- Task description -
Examine the entries below, count the lines holding the string "Cornel", and respond with the number only.

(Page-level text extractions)
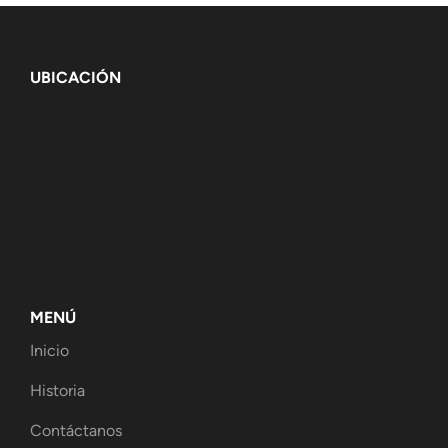
UBICACIÓN
MENÚ
Inicio
Historia
Contáctanos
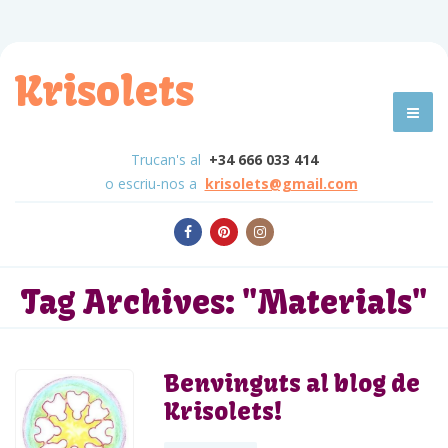
Krisolets
Trucan's al
+34 666 033 414
o escriu-nos a
krisolets@gmail.com
Tag Archives:
"Materials"
Benvinguts al blog de
Krisolets!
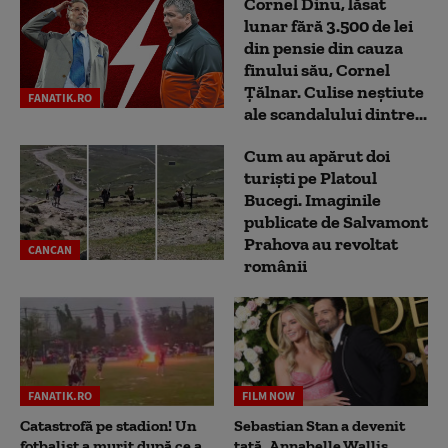
Cornel Dinu, lăsat
lunar fără 3.500 de lei
din pensie din cauza
finului său, Cornel
Țălnar. Culise neștiute
FANATIK.RO
ale scandalului dintre...
Cum au apărut doi
turiști pe Platoul
Bucegi. Imaginile
publicate de Salvamont
Prahova au revoltat
CANCAN
românii
FANATIK.RO
FILM NOW
Catastrofă pe stadion! Un
Sebastian Stan a devenit
fotbalist a murit după ce a
tată. Annabelle Wallis,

- Expected answer -
2